Scribe: The Scribe documents the incident and captures all important decisions and data for later review. The Deputy may also act as the Scribe.
Responsibilities of the Scribe include:
- Ensuring that the incident response call is recorded.
- Taking note of important data, events, and actions as they happen (within a communications channel such as Slack).
Subject Matter Expert: A Subject Matter Expert is an authority on a particular service, product or process.
The Subject Matter Expert is expected to:
- Diagnose common problems.
- Rapidly resolve issues within a relevant affected area.
- Provide concise communications on an affected area’s condition and actions that need to be taken to resolve an issue, as well as provide required support.
Organisations may also have a Customer Liaison (someone responsible for interacting with customers) and/or an internal liaison (a person responsible for interacting with internal stakeholders).
The Peacetime to Wartime shift also requires a change in communications. During Peacetime, there is relatively higher tolerance for back-and-forth discussions and constructive arguments. During Wartime, however, every second counts and communication must be concise and widely comprehensible.
Team members must speak the same language—literally and figuratively. This is especially true when it comes to the incident response call. It’s critical to communicate calmly, clearly, and explicitly to ensure effective response.
For example, it’s important to limit (if not altogether avoid) the use of acronyms: Too many can confuse newcomers and will add cognitive overhead in general. So while it may save you a few seconds to use an acronym instead of the full term, clarity is more important than speed in this case.

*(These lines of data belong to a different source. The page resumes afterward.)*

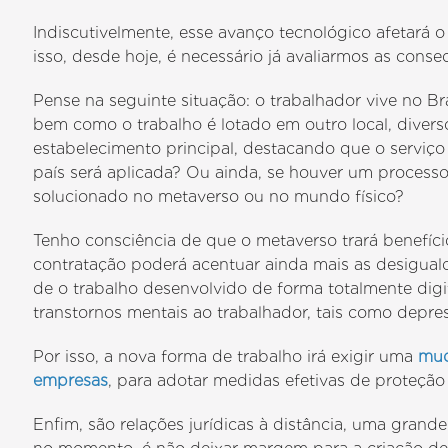
Indiscutivelmente, esse avanço tecnológico afetará 
isso, desde hoje, é necessário já avaliarmos as conseq
Pense na seguinte situação: o trabalhador vive no Br
bem como o trabalho é lotado em outro local, diverso
estabelecimento principal, destacando que o serviço
país será aplicada? Ou ainda, se houver um process
solucionado no metaverso ou no mundo físico?
Tenho consciência de que o metaverso trará benefíc
contratação poderá acentuar ainda mais as desiguald
de o trabalho desenvolvido de forma totalmente dig
transtornos mentais ao trabalhador, tais como depr
Por isso, a nova forma de trabalho irá exigir uma
mud
empresas
, para adotar medidas efetivas de proteção
Enfim, são relações jurídicas à distância, uma grande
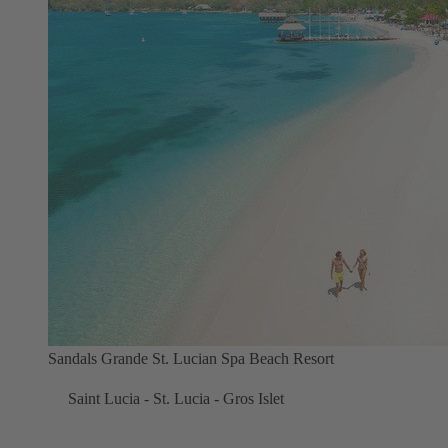
Sandals Grande St. Lucian Spa Beach Resort
Saint Lucia - St. Lucia - Gros Islet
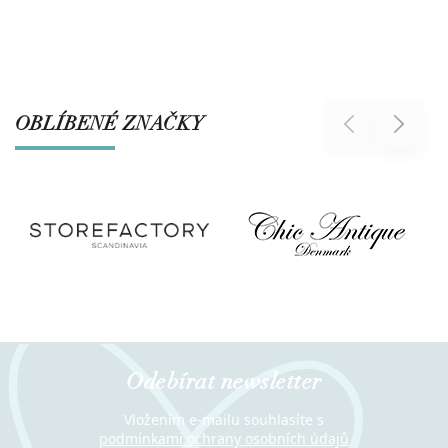
OBLÍBENÉ ZNAČKY
Previous
Next
Odebírat newsletter
Vložením e-mailu souhlasíte s
podmínkami ochrany osobních údajů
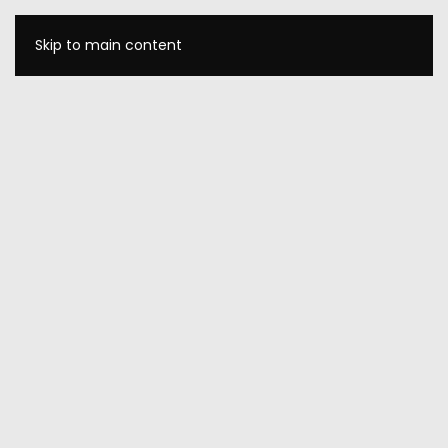
Skip to main content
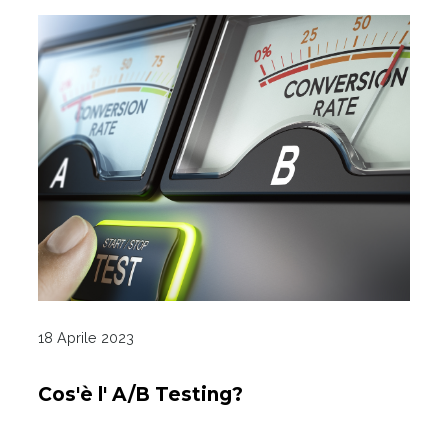
18 Aprile 2023
Cos'è l' A/B Testing?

Incident Response Team in Action
Every situation is different and will call for specific actions, but in general, the team—led by the IC—must assess the problem by gathering information to determine the scope and impact of the incident, then collect proposed repair actions and their associated risks.
When the time comes, it’s ultimately up to the IC to make a decision—and it must be made quickly even without buy-in from everyone on the team. With that said, the IC can put forth a few options and give team members an opportunity to register strong opposition. (Using the adjective “strong” will dissuade team members from wasting time with random thoughts, and is an example of the importance of precise and careful language throughout the incident response process.)
Postmortem: Learning from Mistakes
Once the incident has been resolved, a postmortem helps the team figure out what happened, what went wrong and what went right.
However, it’s important to proceed carefully as the nature of a postmortem makes it ripe for multiple rounds of the blame game, which negatively impacts everyone. Instead, the postmortem process should be future-oriented, with a goal of instilling a culture of learning and identifying opportunities for improvement that otherwise would be lost.
To make this happen, postmortems must happen in an environment in which teams can be completely honest without fear of negative repercussions. With this kind of focus and an eye toward making the process itself as streamlined as possible, team members (and the company) will get the most out of the time invested in the postmortem.
The postmortem report should include:
- A high-level summary of what happened
- Root-cause analysis
- Steps taken to diagnose, assess and resolve
- A timeline of significant activity
- Learnings and next steps
Throughout the incident response process, a shift away from blame and toward working together to limit damage from inevitable events will help establish a positive culture of constant and iterative learning and growth.